If you choose to use cfn-deployer when creating a new skill, there will be a path infrastrucutre/cfn-deployer/ in the skill project's root directory, containing only the Cfn template skill-stack.yaml. The cfn-deployercan be configured using the profiles.<default>.skillInfrastructure property of the ask-resources.json file in the root directory. The 'basic' skill in this repo will go more into the details, but at this point we consider only these sub-propoerties:

  • userConfig.runtime: Will be used to configure the Lambda function. Default value is nodejs12.x
  • userConfig.handler: Will be used to configure the Lambda function. Default value is index.handler
  • userConfig.templatePath: Default is ./infrastructure/cfn-deployer/skill-stack.yaml
  • userConfig.awsRegion: Uses the configured AWS region for your default AWS profile, e.g. eu-west-1

In your first ask deploy deployment, the following things will happen:

  1. ASK CLI creates the skill itself, based on the skill manifest and language model in the skill-package folder.

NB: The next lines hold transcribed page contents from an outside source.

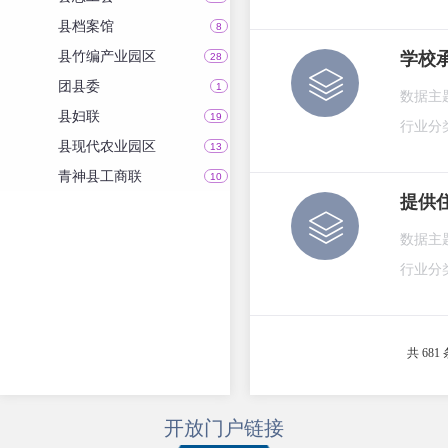
县档案馆
8
县竹编产业园区
学校
28
团县委
1
数据主
县妇联
19
行业分
县现代农业园区
13
青神县工商联
10
提供
数据主
行业分
共 681 
开放门户链接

  2. ASK CLI creates a folder .ask in which it will save deployment data, such as the ID of the skill from step 1.
  3. ASK CLI bundles the code from the lambda folder in the .ask/lambda folder.
  4. ASK CLI creates an AWS S3 bucket, uploads the bundled lambda code there, and saves the bucket name, key and version in .ask/ask-states.json.

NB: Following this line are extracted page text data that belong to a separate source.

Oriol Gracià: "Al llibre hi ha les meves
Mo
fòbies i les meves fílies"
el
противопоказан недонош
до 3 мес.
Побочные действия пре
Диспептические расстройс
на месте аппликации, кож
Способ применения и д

  5. ASK CLI passes the parameters CodeBucket, CodeKey, CodeVersion & SkillId from .ask/ask-states.json, and LambdaRuntime & LambdaHandler from .ask-resources.json into the Cfn deploy process, using the template from infrastrucutre/cfn-deployer/skill-stack.yaml.
  6. Once the infrastructure is deployed, ASK CLI takes the output parameter SkillEndpoint and saves it in .ask/ask-states.json.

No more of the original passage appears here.